- **TASK REQUIREMENTS**
Write the data out in full and word for word. Do not include images.
ENTRIES PROVIDED Block Start
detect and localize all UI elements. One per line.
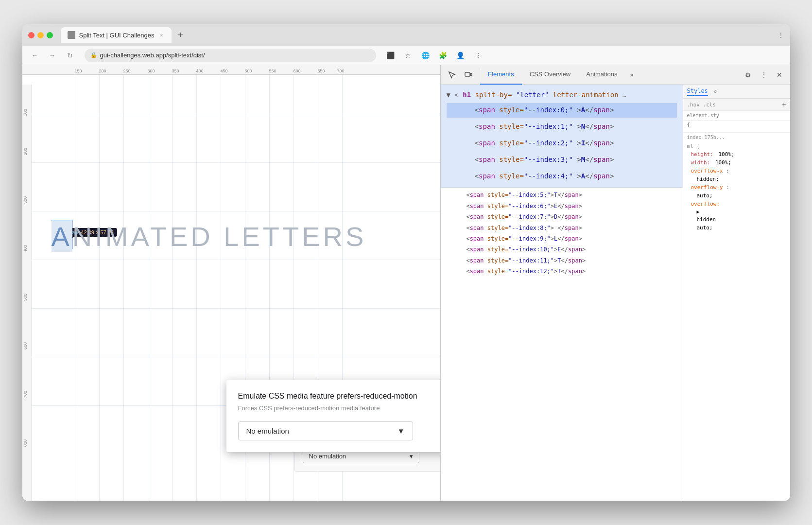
span-line-7[interactable]: <span style="--index:7;">D</span> [441, 211, 683, 222]
traffic-lights [28, 32, 53, 38]
tab-elements[interactable]: Elements [480, 65, 522, 85]
ruler-top: 150 200 250 300 350 400 450 500 550 600 … [22, 65, 440, 75]
minimize-button[interactable] [37, 32, 44, 38]
media-emulation-select[interactable]: No emulation ▼ [238, 421, 413, 440]
span-line-8[interactable]: <span style="--index:8;"> </span> [441, 223, 683, 233]
inspect-element-tool[interactable] [445, 68, 459, 82]
attr-split-by: split-by= [475, 91, 512, 99]
media-emulation-popup: Emulate CSS media feature prefers-reduce… [226, 380, 440, 452]
styles-panel-header: Styles » [683, 85, 790, 99]
styles-tab-styles[interactable]: Styles [687, 87, 708, 96]
ruler-mark-700: 700 [337, 69, 345, 73]
device-toggle-tool[interactable] [461, 68, 476, 82]
span-index-3-line[interactable]: <span style="--index:3;" >M</span> [447, 153, 677, 167]
ruler-mark-550: 550 [269, 69, 276, 73]
styles-prop-overflow-x: overflow-x : [683, 167, 790, 175]
prop-name-width: width: [691, 159, 710, 166]
refresh-button[interactable]: ↻ [63, 49, 77, 62]
val-auto: auto; [697, 192, 713, 199]
styles-add-rule-icon[interactable]: + [782, 101, 786, 108]
active-tab[interactable]: Split Text | GUI Challenges × [61, 27, 172, 43]
prop-value-height: 100%; [718, 151, 734, 158]
devtools-header: Elements CSS Overview Animations » ⚙ ⋮ ✕ [441, 65, 790, 85]
ruler-mark-250: 250 [123, 69, 131, 73]
nav-right-buttons: ⬛ ☆ 🌐 🧩 👤 ⋮ [384, 49, 485, 62]
media-popup-title: Emulate CSS media feature prefers-reduce… [238, 392, 440, 401]
profile-icon[interactable]: 👤 [454, 49, 467, 62]
ruler-mark-200: 200 [99, 69, 106, 73]
forward-button[interactable]: → [46, 49, 59, 62]
overflow-triangle: ▶ [697, 209, 700, 214]
span-index-0-line[interactable]: <span style="--index:0;" >A</span> [447, 103, 677, 118]
devtools-settings-icon[interactable]: ⚙ [742, 68, 755, 82]
devtools-close-icon[interactable]: ✕ [773, 68, 786, 82]
styles-val-auto2: auto; [683, 224, 790, 232]
span-line-9[interactable]: <span style="--index:9;">L</span> [441, 233, 683, 244]
tab-more-button[interactable]: » [625, 65, 639, 85]
styles-val-auto: auto; [683, 192, 790, 200]
ruler-mark-400: 400 [196, 69, 204, 73]
ruler-mark-v-600: 600 [23, 342, 28, 350]
ruler-mark-150: 150 [75, 69, 82, 73]
ruler-mark-v-700: 700 [23, 391, 28, 398]
settings-icon[interactable]: ⋮ [471, 49, 485, 62]
ruler-mark-600: 600 [294, 69, 301, 73]
media-popup-description: Forces CSS prefers-reduced-motion media … [238, 404, 440, 412]
prop-name-overflow-y: overflow-y [691, 184, 723, 191]
fullscreen-button[interactable] [47, 32, 53, 38]
nav-bar: ← → ↻ 🔒 gui-challenges.web.app/split-tex… [22, 46, 790, 65]
tab-close-button[interactable]: × [158, 32, 165, 38]
span-line-12[interactable]: <span style="--index:12;">T</span> [441, 266, 683, 277]
ruler-mark-v-300: 300 [23, 196, 28, 204]
val-hidden-auto: hidden [697, 216, 716, 223]
ruler-mark-v-800: 800 [23, 439, 28, 447]
page-content: 150 200 250 300 350 400 450 500 550 600 … [22, 65, 440, 501]
prop-name-height: height: [691, 151, 713, 158]
devtools-content: ▼ < h1 split-by= "letter" letter-animati… [441, 85, 790, 501]
animated-letters: ANIMATED LETTERS [52, 221, 367, 252]
tab-animations[interactable]: Animations [578, 65, 625, 85]
chrome-menu-icon[interactable]: ⋮ [777, 31, 784, 39]
devtools-more-icon[interactable]: ⋮ [757, 68, 771, 82]
svg-rect-0 [465, 72, 470, 76]
bookmark-icon[interactable]: ☆ [401, 49, 415, 62]
styles-filter-row: .hov .cls + [683, 99, 790, 111]
devtools-tools [441, 68, 480, 82]
back-button[interactable]: ← [28, 49, 42, 62]
tab-elements-label: Elements [488, 70, 514, 78]
styles-val-overflow-arrow: ▶ [683, 208, 790, 215]
colon2: : [726, 184, 729, 191]
tab-css-overview[interactable]: CSS Overview [522, 65, 579, 85]
ruler-mark-v-100: 100 [23, 109, 28, 116]
span-line-5[interactable]: <span style="--index:5;">T</span> [441, 190, 683, 200]
span-index-2-line[interactable]: <span style="--index:2;" >I</span> [447, 136, 677, 151]
new-tab-button[interactable]: + [173, 28, 187, 42]
letter-a: A [52, 221, 72, 252]
styles-rule-open: { [683, 121, 790, 129]
title-bar: Split Text | GUI Challenges × + ⋮ [22, 24, 790, 46]
styles-ml-selector: ml { [683, 142, 790, 150]
ruler-mark-500: 500 [245, 69, 252, 73]
span-line-10[interactable]: <span style="--index:10;">E</span> [441, 244, 683, 255]
devtools-panel: Elements CSS Overview Animations » ⚙ ⋮ ✕ [440, 65, 790, 501]
styles-prop-overflow: overflow: [683, 200, 790, 208]
prop-value-width: 100%; [715, 159, 731, 166]
devtools-tabs: Elements CSS Overview Animations » [480, 65, 738, 85]
close-button[interactable] [28, 32, 35, 38]
chrome-extension-icon[interactable]: 🌐 [419, 49, 432, 62]
cast-icon[interactable]: ⬛ [384, 49, 397, 62]
main-area: 150 200 250 300 350 400 450 500 550 600 … [22, 65, 790, 501]
span-index-4-line[interactable]: <span style="--index:4;" >A</span> [447, 169, 677, 184]
lower-code-section: <span style="--index:5;">T</span> <span … [441, 188, 683, 501]
address-bar[interactable]: 🔒 gui-challenges.web.app/split-text/dist… [85, 49, 376, 62]
prop-name-overflow: overflow: [691, 201, 720, 207]
letter-n: NIMATED LETTERS [72, 221, 366, 252]
extensions-icon[interactable]: 🧩 [436, 49, 450, 62]
span-index-1-line[interactable]: <span style="--index:1;" >N</span> [447, 120, 677, 134]
browser-window: Split Text | GUI Challenges × + ⋮ ← → ↻ … [22, 24, 790, 501]
media-select-value: No emulation [246, 427, 289, 435]
arrow-icon: ▼ [447, 91, 455, 99]
h1-element-line[interactable]: ▼ < h1 split-by= "letter" letter-animati… [447, 88, 677, 101]
span-line-11[interactable]: <span style="--index:11;">T</span> [441, 255, 683, 266]
span-line-6[interactable]: <span style="--index:6;">E</span> [441, 201, 683, 211]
ENTRIES PROVIDED Block End
- **OUTPUT OF THE EXERCISE**
detect and localize all UI elements. One per line.
span-line-7[interactable]: <span style="--index:7;">D</span> [441, 211, 683, 222]
traffic-lights [28, 32, 53, 38]
tab-elements[interactable]: Elements [480, 65, 522, 85]
ruler-top: 150 200 250 300 350 400 450 500 550 600 … [22, 65, 440, 75]
minimize-button[interactable] [37, 32, 44, 38]
media-emulation-select[interactable]: No emulation ▼ [238, 421, 413, 440]
span-line-8[interactable]: <span style="--index:8;"> </span> [441, 223, 683, 233]
inspect-element-tool[interactable] [445, 68, 459, 82]
attr-split-by: split-by= [475, 91, 512, 99]
media-emulation-popup: Emulate CSS media feature prefers-reduce… [226, 380, 440, 452]
styles-panel-header: Styles » [683, 85, 790, 99]
styles-tab-styles[interactable]: Styles [687, 87, 708, 96]
ruler-mark-700: 700 [337, 69, 345, 73]
device-toggle-tool[interactable] [461, 68, 476, 82]
span-index-3-line[interactable]: <span style="--index:3;" >M</span> [447, 153, 677, 167]
ruler-mark-550: 550 [269, 69, 276, 73]
styles-prop-overflow-x: overflow-x : [683, 167, 790, 175]
prop-name-width: width: [691, 159, 710, 166]
refresh-button[interactable]: ↻ [63, 49, 77, 62]
val-auto: auto; [697, 192, 713, 199]
styles-add-rule-icon[interactable]: + [782, 101, 786, 108]
active-tab[interactable]: Split Text | GUI Challenges × [61, 27, 172, 43]
prop-value-height: 100%; [718, 151, 734, 158]
devtools-header: Elements CSS Overview Animations » ⚙ ⋮ ✕ [441, 65, 790, 85]
ruler-mark-250: 250 [123, 69, 131, 73]
nav-right-buttons: ⬛ ☆ 🌐 🧩 👤 ⋮ [384, 49, 485, 62]
media-popup-title: Emulate CSS media feature prefers-reduce… [238, 392, 440, 401]
profile-icon[interactable]: 👤 [454, 49, 467, 62]
ruler-mark-200: 200 [99, 69, 106, 73]
forward-button[interactable]: → [46, 49, 59, 62]
overflow-triangle: ▶ [697, 209, 700, 214]
span-index-0-line[interactable]: <span style="--index:0;" >A</span> [447, 103, 677, 118]
devtools-settings-icon[interactable]: ⚙ [742, 68, 755, 82]
devtools-close-icon[interactable]: ✕ [773, 68, 786, 82]
styles-val-auto2: auto; [683, 224, 790, 232]
span-line-9[interactable]: <span style="--index:9;">L</span> [441, 233, 683, 244]
tab-more-button[interactable]: » [625, 65, 639, 85]
styles-val-auto: auto; [683, 192, 790, 200]
ruler-mark-400: 400 [196, 69, 204, 73]
ruler-mark-v-600: 600 [23, 342, 28, 350]
ruler-mark-150: 150 [75, 69, 82, 73]
ruler-mark-v-700: 700 [23, 391, 28, 398]
settings-icon[interactable]: ⋮ [471, 49, 485, 62]
ruler-mark-600: 600 [294, 69, 301, 73]
media-popup-description: Forces CSS prefers-reduced-motion media … [238, 404, 440, 412]
prop-name-overflow-y: overflow-y [691, 184, 723, 191]
fullscreen-button[interactable] [47, 32, 53, 38]
nav-bar: ← → ↻ 🔒 gui-challenges.web.app/split-tex… [22, 46, 790, 65]
tab-close-button[interactable]: × [158, 32, 165, 38]
span-line-12[interactable]: <span style="--index:12;">T</span> [441, 266, 683, 277]
ruler-mark-v-300: 300 [23, 196, 28, 204]
val-hidden-auto: hidden [697, 216, 716, 223]
ruler-mark-v-800: 800 [23, 439, 28, 447]
page-content: 150 200 250 300 350 400 450 500 550 600 … [22, 65, 440, 501]
prop-name-height: height: [691, 151, 713, 158]
devtools-content: ▼ < h1 split-by= "letter" letter-animati… [441, 85, 790, 501]
animated-letters: ANIMATED LETTERS [52, 221, 367, 252]
tab-animations[interactable]: Animations [578, 65, 625, 85]
chrome-menu-icon[interactable]: ⋮ [777, 31, 784, 39]
devtools-more-icon[interactable]: ⋮ [757, 68, 771, 82]
svg-rect-0 [465, 72, 470, 76]
bookmark-icon[interactable]: ☆ [401, 49, 415, 62]
styles-filter-row: .hov .cls + [683, 99, 790, 111]
devtools-tools [441, 68, 480, 82]
back-button[interactable]: ← [28, 49, 42, 62]
tab-elements-label: Elements [488, 70, 514, 78]
styles-val-overflow-arrow: ▶ [683, 208, 790, 215]
colon2: : [726, 184, 729, 191]
tab-css-overview[interactable]: CSS Overview [522, 65, 579, 85]
ruler-mark-v-100: 100 [23, 109, 28, 116]
span-line-5[interactable]: <span style="--index:5;">T</span> [441, 190, 683, 200]
span-index-2-line[interactable]: <span style="--index:2;" >I</span> [447, 136, 677, 151]
new-tab-button[interactable]: + [173, 28, 187, 42]
letter-a: A [52, 221, 72, 252]
styles-rule-open: { [683, 121, 790, 129]
title-bar: Split Text | GUI Challenges × + ⋮ [22, 24, 790, 46]
styles-ml-selector: ml { [683, 142, 790, 150]
ruler-mark-500: 500 [245, 69, 252, 73]
span-line-10[interactable]: <span style="--index:10;">E</span> [441, 244, 683, 255]
devtools-panel: Elements CSS Overview Animations » ⚙ ⋮ ✕ [440, 65, 790, 501]
styles-prop-overflow: overflow: [683, 200, 790, 208]
prop-value-width: 100%; [715, 159, 731, 166]
devtools-tabs: Elements CSS Overview Animations » [480, 65, 738, 85]
close-button[interactable] [28, 32, 35, 38]
chrome-extension-icon[interactable]: 🌐 [419, 49, 432, 62]
cast-icon[interactable]: ⬛ [384, 49, 397, 62]
main-area: 150 200 250 300 350 400 450 500 550 600 … [22, 65, 790, 501]
span-index-4-line[interactable]: <span style="--index:4;" >A</span> [447, 169, 677, 184]
lower-code-section: <span style="--index:5;">T</span> <span … [441, 188, 683, 501]
address-bar[interactable]: 🔒 gui-challenges.web.app/split-text/dist… [85, 49, 376, 62]
prop-name-overflow: overflow: [691, 201, 720, 207]
letter-n: NIMATED LETTERS [72, 221, 366, 252]
extensions-icon[interactable]: 🧩 [436, 49, 450, 62]
span-index-1-line[interactable]: <span style="--index:1;" >N</span> [447, 120, 677, 134]
browser-window: Split Text | GUI Challenges × + ⋮ ← → ↻ … [22, 24, 790, 501]
media-select-value: No emulation [246, 427, 289, 435]
arrow-icon: ▼ [447, 91, 455, 99]
h1-element-line[interactable]: ▼ < h1 split-by= "letter" letter-animati… [447, 88, 677, 101]
span-line-11[interactable]: <span style="--index:11;">T</span> [441, 255, 683, 266]
span-line-6[interactable]: <span style="--index:6;">E</span> [441, 201, 683, 211]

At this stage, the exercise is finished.